Would somebody send me an umbrella? Not just any umbrella either one that can combat this acid rain that constantly falls from this dark cloud that will not go away! Diagnosis on the car today is it needs a new motor as apparently it threw a rod out. Yippee frigging Skippy (pun intended), at this point carjacking is sounding like a viable option. Sick and frigging tired of bad luck, Murphy’s Law, or whatever other “cute” saying there is for shitty forthcomings. Hopefully I’ve tagged Katy Perry enough that someone in her camp will actually get back to me and she will take pity on me! At least the Reds have won four in a row! In other news there still double digit games behind the Cardinals in the division.
I got TWO donations for “Kisses for Karsyn” yesterday! My fundraising career is off to a furious start, I’m hoping to leverage it into one of those cushy non-profit executive posts where the CEO skims off the top and lives a lavish lifestyle until he gets caught. Just kidding, but thank you to the two of you that donated. I am sure Karsyn’s family appreciates it more though, just click on the adorable picture of her at the bottom of your mobile browser or in the upper right hand corner if on a computer and throw Karsyn some love. Remember loyal reader Sloane is banking on a T-shirt if I raise enough money and trust me you do not want to let her down! Also if you have any leftover change after your three figure donation to “Kisses for Karsyn” you could contribute to my dad blogger buddy who is trying to keep children healthy himself with his participation in the Great American Milk Drive.
With all the friends I’ve got in Texas now I’m going to have to take a trip down there. I actually lived there once when I was the ripe old age of four. My memories of Houston are vague at best but I do remember the Astrodome, we lived on the second floor of an apartment building that you walked upstairs from the outside, and an infant neighbor whacked my three year old sister upside the head with a wooden shoe. Rumor has it Texas has changed a little bit since then and I’ve been told to stay the hell away from Houston if I can. So depending on how much car repairs are, this never frigging ending divorce/custody arrangement, and whatever shitty luck that I’m sure is coming my way maybe in the future I’ll remake the south Skipah style. Don’t worry Texans I know how to smoke meat over mesquite and I own a pair of cowboy boots.
I may have to borrow a ten gallon hat though they don’t sell those in Indiana. I’ve met one fellow blogger since I’ve been doing this shit, and it was a short abbreviated visit since it was on a school night but look forward to making it happen if it works out, he’s from Cleveland and has been talking way to much shit in my Dad Blogger group about the Cavaliers. Hell I’m ready to try that new age concept of “air travel” again a year ago I would freak the hell out when my ex was on an iron bird. Stay tuned, plenty of Mega Million and Powerball drawings coming up or I could invent an allergy meth like substance that cures allergy. I could be the Walter White of allergies remedies and get rich that way! Okay off to read up on my chemistry and pollen derivatives.

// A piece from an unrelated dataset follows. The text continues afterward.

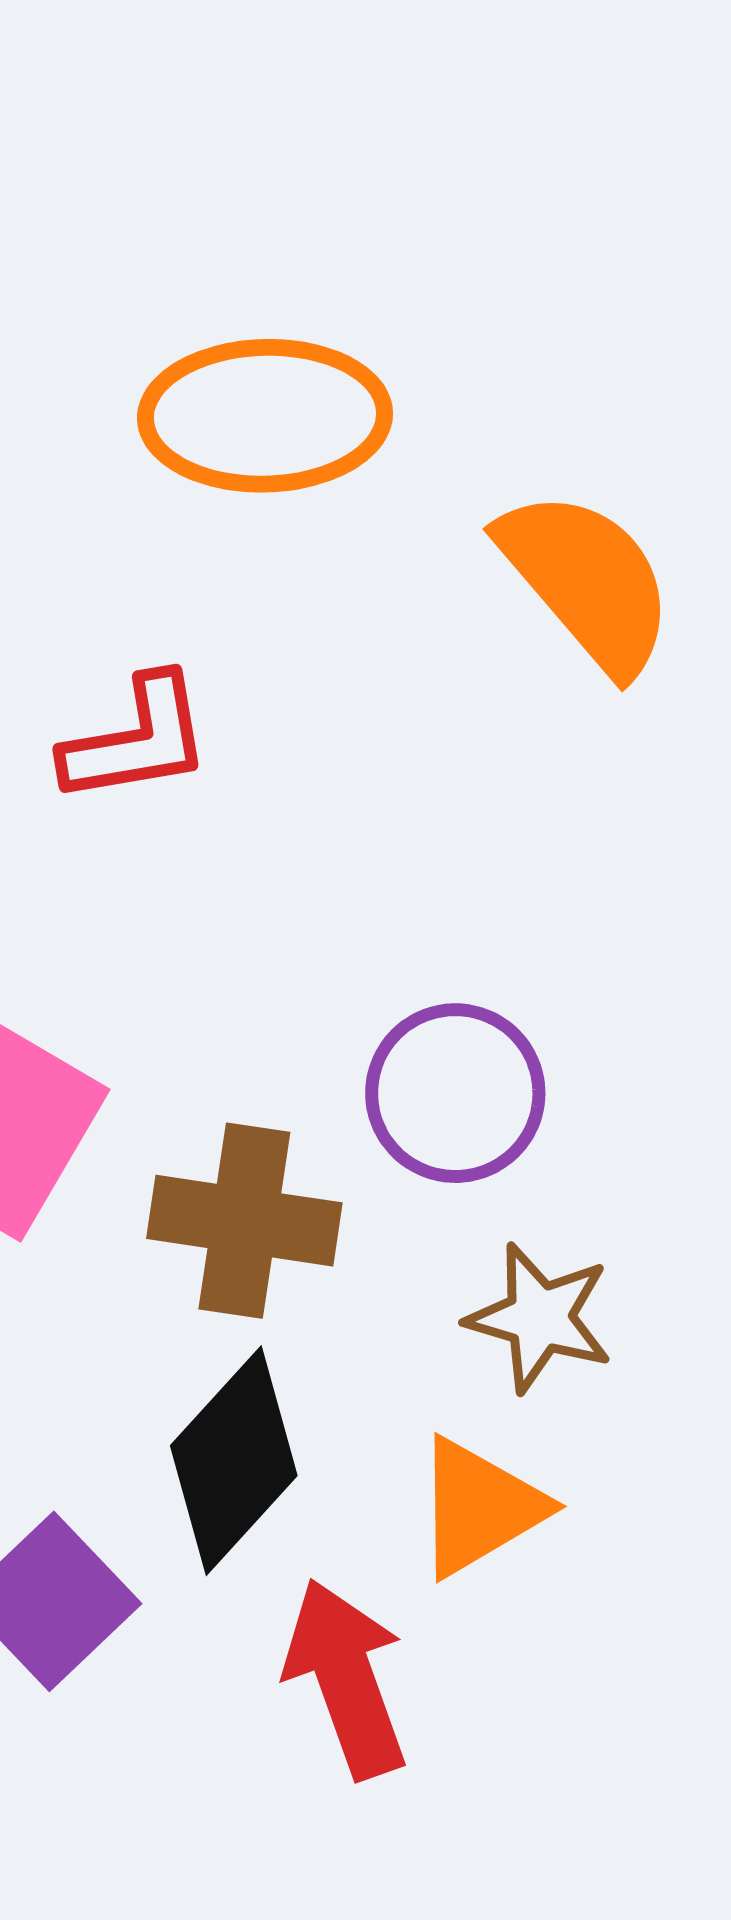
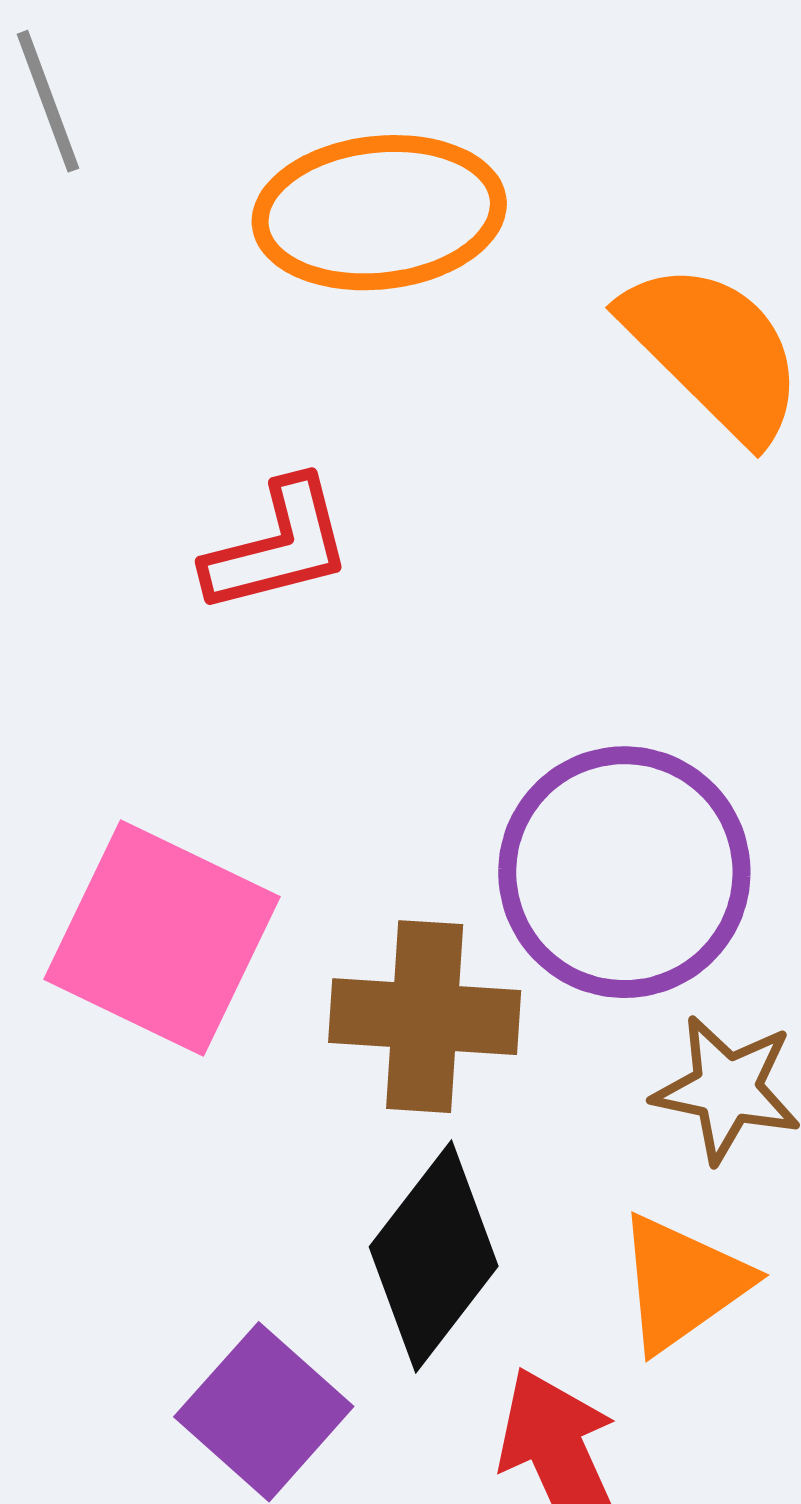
purple circle: (455, 1093) -> (624, 872), size x1.4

Hammy is about to get himself a new roommate and neither he nor Sloane now about it yet. I griped and bitched about getting a second hamster but an opportunity came before me this week that was too good to pass up (i.e. free). The Hamster Rescue League (or a friend) contacted me about taking care of their Syrian hamster and putting endless smiles on Sloane’s face. I was assured he isn’t part of ISIS but he will have to pass the eye test with me before I pass judgement, he goes by Mittens right now but I’m sure Sloane will name him something much more creative like Hammy the second. I’m still guessing ISIS or at least a Syrian rebel why don’t the Israelis have a hamster species I’d take Mossad any day over ISIS and the KGB!

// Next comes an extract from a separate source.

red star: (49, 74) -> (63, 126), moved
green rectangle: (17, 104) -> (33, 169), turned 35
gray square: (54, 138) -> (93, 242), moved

About it for tonight, but loyal reader please remind me if I ever utter the words “I do” again to make sure it isn’t on the front porch in a rural part of the state without my daughter and family around. Even better make sure I am not using a new relative to oversee the proceedings. Just a story I heard today and made me laugh my ass off. I’m a little more romantic than that so no worries here, if I ever get married again it will be on a beach and all you can eat crab cakes!